▸ TASK ITEM
Whenever a line in the entries below contains the string "người", copy that line.

------

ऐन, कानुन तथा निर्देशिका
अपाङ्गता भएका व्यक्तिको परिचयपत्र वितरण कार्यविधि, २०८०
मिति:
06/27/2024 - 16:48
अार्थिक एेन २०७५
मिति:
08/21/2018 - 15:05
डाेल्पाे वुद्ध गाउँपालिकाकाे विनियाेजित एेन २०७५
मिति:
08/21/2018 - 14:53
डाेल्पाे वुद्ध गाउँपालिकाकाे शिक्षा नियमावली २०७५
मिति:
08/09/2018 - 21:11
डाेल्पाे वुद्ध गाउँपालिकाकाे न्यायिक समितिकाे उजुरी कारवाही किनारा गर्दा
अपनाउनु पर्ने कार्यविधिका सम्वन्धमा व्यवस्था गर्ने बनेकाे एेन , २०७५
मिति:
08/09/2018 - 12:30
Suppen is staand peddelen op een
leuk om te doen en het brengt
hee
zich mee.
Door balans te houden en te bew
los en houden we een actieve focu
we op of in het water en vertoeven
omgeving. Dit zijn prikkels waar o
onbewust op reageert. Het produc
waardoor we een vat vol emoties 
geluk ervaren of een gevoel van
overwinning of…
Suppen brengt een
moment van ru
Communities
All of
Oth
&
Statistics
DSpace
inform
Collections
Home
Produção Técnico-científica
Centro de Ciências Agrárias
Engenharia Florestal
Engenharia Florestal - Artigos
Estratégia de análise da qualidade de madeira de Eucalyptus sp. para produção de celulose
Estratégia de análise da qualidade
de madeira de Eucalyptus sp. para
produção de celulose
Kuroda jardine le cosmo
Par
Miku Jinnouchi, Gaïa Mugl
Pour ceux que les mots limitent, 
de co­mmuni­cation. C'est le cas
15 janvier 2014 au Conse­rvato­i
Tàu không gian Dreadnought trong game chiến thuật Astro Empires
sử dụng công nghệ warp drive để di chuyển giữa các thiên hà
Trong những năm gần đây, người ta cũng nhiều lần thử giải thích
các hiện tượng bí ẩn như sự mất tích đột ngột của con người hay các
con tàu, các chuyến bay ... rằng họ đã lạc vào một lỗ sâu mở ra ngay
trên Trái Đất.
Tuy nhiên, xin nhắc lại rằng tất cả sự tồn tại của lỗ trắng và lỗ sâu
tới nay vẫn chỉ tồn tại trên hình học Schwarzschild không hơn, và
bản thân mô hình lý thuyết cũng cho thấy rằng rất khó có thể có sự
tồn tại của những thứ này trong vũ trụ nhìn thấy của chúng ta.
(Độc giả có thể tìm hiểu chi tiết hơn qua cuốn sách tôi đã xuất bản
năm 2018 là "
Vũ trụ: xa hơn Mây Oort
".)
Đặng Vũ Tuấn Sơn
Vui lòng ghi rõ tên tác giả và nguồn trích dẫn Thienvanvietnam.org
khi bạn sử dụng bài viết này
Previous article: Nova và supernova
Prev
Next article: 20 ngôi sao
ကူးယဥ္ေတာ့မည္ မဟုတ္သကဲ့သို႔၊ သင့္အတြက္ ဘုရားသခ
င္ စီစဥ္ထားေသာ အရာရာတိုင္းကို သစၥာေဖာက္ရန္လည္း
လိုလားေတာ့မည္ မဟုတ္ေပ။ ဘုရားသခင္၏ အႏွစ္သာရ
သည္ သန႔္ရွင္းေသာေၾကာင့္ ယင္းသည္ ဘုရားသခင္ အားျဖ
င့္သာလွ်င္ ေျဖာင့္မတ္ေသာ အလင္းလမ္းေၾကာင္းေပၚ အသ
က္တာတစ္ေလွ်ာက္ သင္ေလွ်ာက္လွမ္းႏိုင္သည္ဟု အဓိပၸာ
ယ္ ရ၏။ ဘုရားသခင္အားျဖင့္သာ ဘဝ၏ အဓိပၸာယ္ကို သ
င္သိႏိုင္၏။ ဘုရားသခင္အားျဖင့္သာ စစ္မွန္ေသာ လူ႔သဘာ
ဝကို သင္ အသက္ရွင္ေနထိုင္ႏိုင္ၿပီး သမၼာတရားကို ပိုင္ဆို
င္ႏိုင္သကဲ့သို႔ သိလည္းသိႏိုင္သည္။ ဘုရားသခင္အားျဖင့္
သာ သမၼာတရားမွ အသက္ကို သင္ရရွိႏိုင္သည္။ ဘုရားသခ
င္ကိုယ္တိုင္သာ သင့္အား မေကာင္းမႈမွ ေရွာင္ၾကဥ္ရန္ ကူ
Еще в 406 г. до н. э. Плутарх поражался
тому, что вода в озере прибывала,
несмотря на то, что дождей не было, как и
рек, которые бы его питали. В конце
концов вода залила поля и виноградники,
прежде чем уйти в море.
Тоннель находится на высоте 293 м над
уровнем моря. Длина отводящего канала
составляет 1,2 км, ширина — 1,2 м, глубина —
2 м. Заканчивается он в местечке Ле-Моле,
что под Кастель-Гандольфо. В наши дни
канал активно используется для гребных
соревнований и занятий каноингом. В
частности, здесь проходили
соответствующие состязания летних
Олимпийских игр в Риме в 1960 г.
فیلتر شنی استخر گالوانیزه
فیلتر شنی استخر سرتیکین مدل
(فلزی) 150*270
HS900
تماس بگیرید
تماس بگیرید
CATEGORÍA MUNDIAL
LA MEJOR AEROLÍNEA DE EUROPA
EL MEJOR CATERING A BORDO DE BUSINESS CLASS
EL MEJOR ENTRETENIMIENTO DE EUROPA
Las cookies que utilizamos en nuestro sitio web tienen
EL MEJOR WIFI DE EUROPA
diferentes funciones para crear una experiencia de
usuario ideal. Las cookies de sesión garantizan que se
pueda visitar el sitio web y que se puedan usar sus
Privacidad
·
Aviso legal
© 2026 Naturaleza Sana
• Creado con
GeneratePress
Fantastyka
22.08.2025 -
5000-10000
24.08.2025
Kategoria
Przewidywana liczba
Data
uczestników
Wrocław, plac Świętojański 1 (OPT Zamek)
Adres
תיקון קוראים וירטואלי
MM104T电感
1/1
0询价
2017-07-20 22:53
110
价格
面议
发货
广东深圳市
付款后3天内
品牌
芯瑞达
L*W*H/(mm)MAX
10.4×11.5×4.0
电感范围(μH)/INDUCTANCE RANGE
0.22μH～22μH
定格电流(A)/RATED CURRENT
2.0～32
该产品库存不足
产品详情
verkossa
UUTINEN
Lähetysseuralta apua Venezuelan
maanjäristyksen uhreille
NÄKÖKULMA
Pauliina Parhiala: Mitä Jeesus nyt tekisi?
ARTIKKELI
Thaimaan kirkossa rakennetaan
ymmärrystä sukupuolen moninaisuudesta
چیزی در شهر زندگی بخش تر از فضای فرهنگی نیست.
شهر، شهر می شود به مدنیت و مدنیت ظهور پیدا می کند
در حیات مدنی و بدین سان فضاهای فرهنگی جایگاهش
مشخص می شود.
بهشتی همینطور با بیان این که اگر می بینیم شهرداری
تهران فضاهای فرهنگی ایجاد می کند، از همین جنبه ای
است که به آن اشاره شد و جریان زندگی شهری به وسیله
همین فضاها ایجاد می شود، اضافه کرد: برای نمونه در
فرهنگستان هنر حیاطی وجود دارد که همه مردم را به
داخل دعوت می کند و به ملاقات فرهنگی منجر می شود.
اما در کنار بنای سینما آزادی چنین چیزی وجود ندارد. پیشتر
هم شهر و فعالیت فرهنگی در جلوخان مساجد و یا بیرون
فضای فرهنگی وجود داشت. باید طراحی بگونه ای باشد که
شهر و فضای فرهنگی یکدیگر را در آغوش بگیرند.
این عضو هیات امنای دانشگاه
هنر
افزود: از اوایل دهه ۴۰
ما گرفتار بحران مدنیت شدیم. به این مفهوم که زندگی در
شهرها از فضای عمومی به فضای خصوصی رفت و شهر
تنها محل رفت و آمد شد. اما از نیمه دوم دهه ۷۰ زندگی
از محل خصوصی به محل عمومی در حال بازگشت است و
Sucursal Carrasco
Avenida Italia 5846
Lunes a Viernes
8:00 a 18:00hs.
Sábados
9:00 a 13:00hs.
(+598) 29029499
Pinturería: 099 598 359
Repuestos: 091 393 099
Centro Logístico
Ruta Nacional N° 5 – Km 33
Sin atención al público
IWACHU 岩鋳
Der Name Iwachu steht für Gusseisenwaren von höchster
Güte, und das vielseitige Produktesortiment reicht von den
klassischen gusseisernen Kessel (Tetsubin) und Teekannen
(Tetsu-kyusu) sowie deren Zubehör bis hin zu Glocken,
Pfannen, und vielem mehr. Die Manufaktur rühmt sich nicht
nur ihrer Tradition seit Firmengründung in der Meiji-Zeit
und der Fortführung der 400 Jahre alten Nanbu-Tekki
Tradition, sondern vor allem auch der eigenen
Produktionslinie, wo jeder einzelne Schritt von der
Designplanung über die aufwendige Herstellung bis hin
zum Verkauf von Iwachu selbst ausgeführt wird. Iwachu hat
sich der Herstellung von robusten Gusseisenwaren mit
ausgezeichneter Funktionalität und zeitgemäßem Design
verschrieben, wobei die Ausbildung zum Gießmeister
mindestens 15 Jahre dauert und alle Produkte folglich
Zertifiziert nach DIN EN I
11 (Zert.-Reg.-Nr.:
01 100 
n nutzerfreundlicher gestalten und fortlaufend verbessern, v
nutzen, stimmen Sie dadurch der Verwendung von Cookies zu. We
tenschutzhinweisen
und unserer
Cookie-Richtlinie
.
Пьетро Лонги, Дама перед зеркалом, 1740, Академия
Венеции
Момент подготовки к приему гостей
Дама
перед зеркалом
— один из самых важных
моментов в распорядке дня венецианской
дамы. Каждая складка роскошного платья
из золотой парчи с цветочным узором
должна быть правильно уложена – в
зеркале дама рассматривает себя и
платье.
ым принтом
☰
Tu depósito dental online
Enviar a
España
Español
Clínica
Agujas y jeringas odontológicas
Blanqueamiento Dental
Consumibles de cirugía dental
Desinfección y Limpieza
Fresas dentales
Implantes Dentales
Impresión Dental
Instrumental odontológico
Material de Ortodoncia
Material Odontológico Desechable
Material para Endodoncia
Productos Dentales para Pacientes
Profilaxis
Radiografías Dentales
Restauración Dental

------

▸ YOUR RESPONSE
Trong những năm gần đây, người ta cũng nhiều lần thử giải thích
các hiện tượng bí ẩn như sự mất tích đột ngột của con người hay các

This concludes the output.